= Beginning of Section =
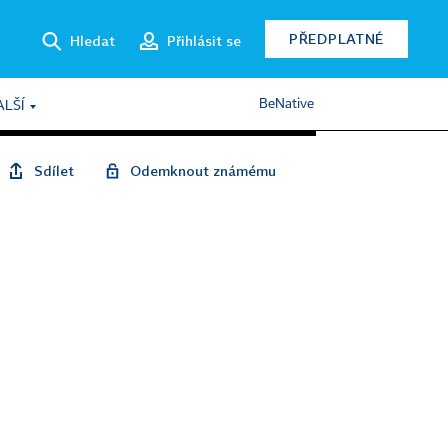
PŘEDPLATNÉ
Hledat
Přihlásit se
BeNative
ALŠÍ
Sdílet
Odemknout známému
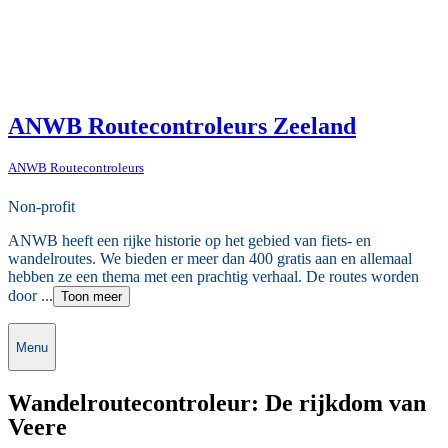
ANWB Routecontroleurs Zeeland
ANWB Routecontroleurs
Non-profit
ANWB heeft een rijke historie op het gebied van fiets- en
wandelroutes. We bieden er meer dan 400 gratis aan en allemaal
hebben ze een thema met een prachtig verhaal. De routes worden
door ...
Toon meer
Menu
Wandelroutecontroleur: De rijkdom van
Veere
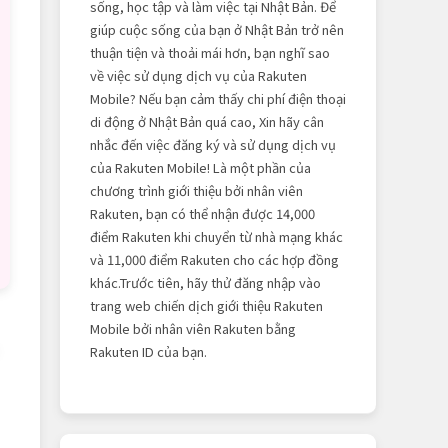
sống, học tập và làm việc tại Nhật Bản. Để
giúp cuộc sống của bạn ở Nhật Bản trở nên
thuận tiện và thoải mái hơn, bạn nghĩ sao
về việc sử dụng dịch vụ của Rakuten
Mobile? Nếu bạn cảm thấy chi phí điện thoại
di động ở Nhật Bản quá cao, Xin hãy cân
nhắc đến việc đăng ký và sử dụng dịch vụ
của Rakuten Mobile! Là một phần của
chương trình giới thiệu bởi nhân viên
Rakuten, bạn có thể nhận được 14,000
điểm Rakuten khi chuyển từ nhà mạng khác
và 11,000 điểm Rakuten cho các hợp đồng
khác.Trước tiên, hãy thử đăng nhập vào
trang web chiến dịch giới thiệu Rakuten
Mobile bởi nhân viên Rakuten bằng
Rakuten ID của bạn.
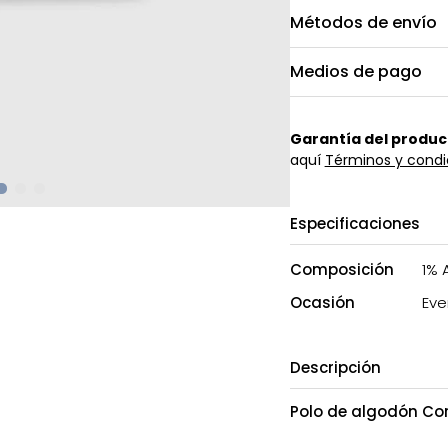
Métodos de envío
Medios de pago
Garantía del produc
aquí
Términos y condi
Especificaciones
Composición
1% 
Ocasión
Eve
Descripción
Polo de algodón C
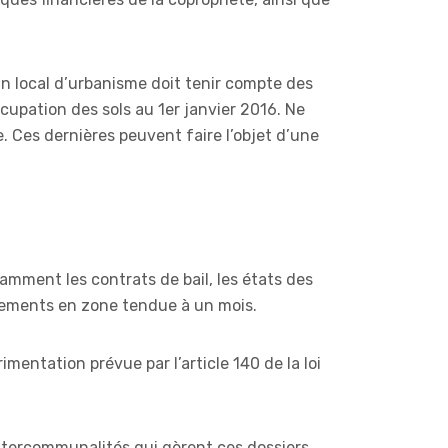
lan local d’urbanisme doit tenir compte des
upation des sols au 1er janvier 2016. Ne
. Ces dernières peuvent faire l’objet d’une
otamment les contrats de bail, les états des
logements en zone tendue à un mois.
mentation prévue par l’article 140 de la loi
intercommunalités qui gèrent ces dossiers,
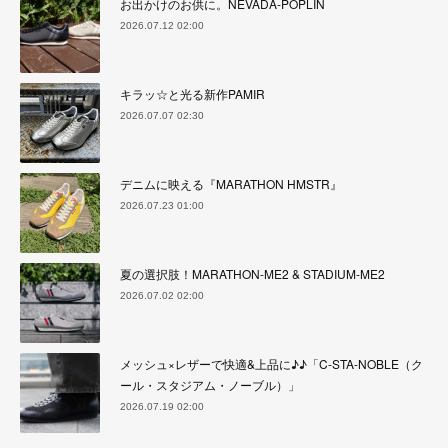
お出かけのお供に。NEVADA-POPLIN
2026.07.12 02:00
キラッ☆と光る新作PAMIR
2026.07.07 02:30
デニムに映える『MARATHON HMSTR』
2026.07.23 01:00
夏の選択肢！MARATHON-ME2 & STADIUM-ME2
2026.07.02 02:00
メッシュ×レザーで快適&上品に♪♪「C-STA-NOBLE（ク
ール・スタジアム・ノーブル）」
2026.07.19 02:00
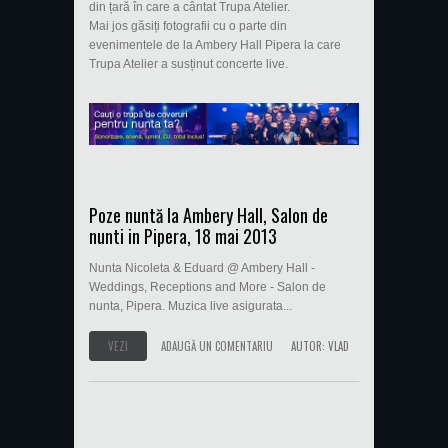
din țară în care a cântat Trupa Atelier.
Mai jos găsiți fotografii cu o parte din
evenimentele de la Ambery Hall Pipera la care
Trupa Atelier a susținut concerte live.
Poze nuntă la Ambery Hall, Salon de
nunti in Pipera, 18 mai 2013
Nunta Nicoleta & Eduard @ Ambery Hall -
Weddings, Receptions and More - Salon de
nunta, Pipera. Muzica live asigurata...
VEZI
ADAUGĂ UN COMENTARIU
AUTOR:
VLAD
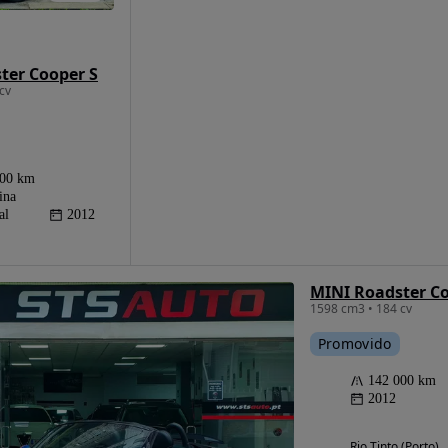
ter Cooper S
cv
000 km
ina
al
2012
MINI Roadster Co
1598 cm3 • 184 cv
Promovido
142 000 km
2012
Rio Tinto (Porto)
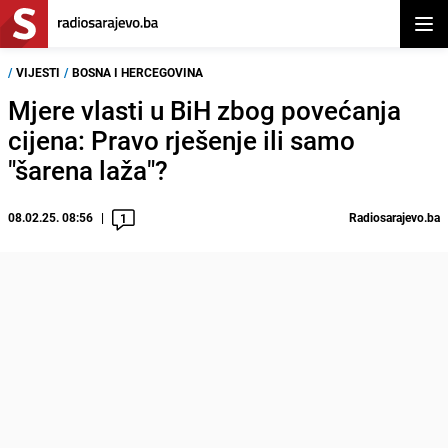
Otvor
/
VIJESTI
/
BOSNA I HERCEGOVINA
Mjere vlasti u BiH zbog povećanja
cijena: Pravo rješenje ili samo
"šarena laža"?
08.02.25. 08:56
Radiosarajevo.ba
1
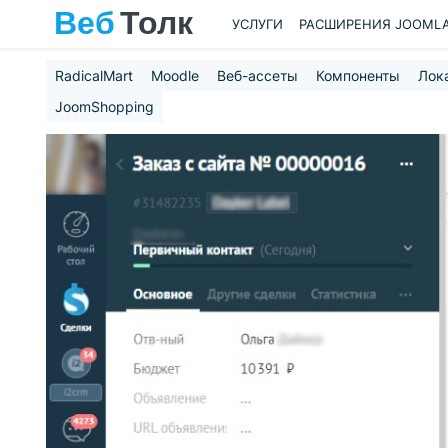
УСЛУГИ
РАСШИРЕНИЯ JOOML
RadicalMart
Moodle
Веб-ассеты
Компоненты
Лок
JoomShopping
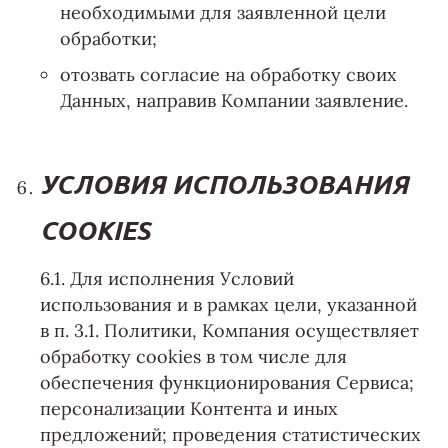
необходимыми для заявленной цели
обработки;
отозвать согласие на обработку своих
Данных, направив Компании заявление.
УСЛОВИЯ ИСПОЛЬЗОВАНИЯ
COOKIES
6.1. Для исполнения Условий
использования и в рамках цели, указанной
в п. 3.1. Политики, Компания осуществляет
обработку сookies в том числе для
обеспечения функционирования Сервиса;
персонализации Контента и иных
предложений; проведения статистических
= End of Section =
Without the pictures, copy the entries from their first line through the line containing "MINI Roadster Co", and only those lines.

> [ANSWER SECTION]
PŘEDPLATNÉ
Hledat
Přihlásit se
BeNative
ALŠÍ
Sdílet
Odemknout známému
ANWB Routecontroleurs Zeeland
ANWB Routecontroleurs
Non-profit
ANWB heeft een rijke historie op het gebied van fiets- en
wandelroutes. We bieden er meer dan 400 gratis aan en allemaal
hebben ze een thema met een prachtig verhaal. De routes worden
door ...
Toon meer
Menu
Wandelroutecontroleur: De rijkdom van
Veere
sống, học tập và làm việc tại Nhật Bản. Để
giúp cuộc sống của bạn ở Nhật Bản trở nên
thuận tiện và thoải mái hơn, bạn nghĩ sao
về việc sử dụng dịch vụ của Rakuten
Mobile? Nếu bạn cảm thấy chi phí điện thoại
di động ở Nhật Bản quá cao, Xin hãy cân
nhắc đến việc đăng ký và sử dụng dịch vụ
của Rakuten Mobile! Là một phần của
chương trình giới thiệu bởi nhân viên
Rakuten, bạn có thể nhận được 14,000
điểm Rakuten khi chuyển từ nhà mạng khác
và 11,000 điểm Rakuten cho các hợp đồng
khác.Trước tiên, hãy thử đăng nhập vào
trang web chiến dịch giới thiệu Rakuten
Mobile bởi nhân viên Rakuten bằng
Rakuten ID của bạn.
Métodos de envío
Medios de pago
Garantía del produc
aquí
Términos y condi
Especificaciones
Composición
1% 
Ocasión
Eve
Descripción
Polo de algodón C
lan local d’urbanisme doit tenir compte des
upation des sols au 1er janvier 2016. Ne
. Ces dernières peuvent faire l’objet d’une
otamment les contrats de bail, les états des
logements en zone tendue à un mois.
mentation prévue par l’article 140 de la loi
intercommunalités qui gèrent ces dossiers,
お出かけのお供に。NEVADA-POPLIN
2026.07.12 02:00
キラッ☆と光る新作PAMIR
2026.07.07 02:30
デニムに映える『MARATHON HMSTR』
2026.07.23 01:00
夏の選択肢！MARATHON-ME2 & STADIUM-ME2
2026.07.02 02:00
メッシュ×レザーで快適&上品に♪♪「C-STA-NOBLE（ク
ール・スタジアム・ノーブル）」
2026.07.19 02:00
din țară în care a cântat Trupa Atelier.
Mai jos găsiți fotografii cu o parte din
evenimentele de la Ambery Hall Pipera la care
Trupa Atelier a susținut concerte live.
Poze nuntă la Ambery Hall, Salon de
nunti in Pipera, 18 mai 2013
Nunta Nicoleta & Eduard @ Ambery Hall -
Weddings, Receptions and More - Salon de
nunta, Pipera. Muzica live asigurata...
VEZI
ADAUGĂ UN COMENTARIU
AUTOR:
VLAD
ter Cooper S
cv
000 km
ina
al
2012
MINI Roadster Co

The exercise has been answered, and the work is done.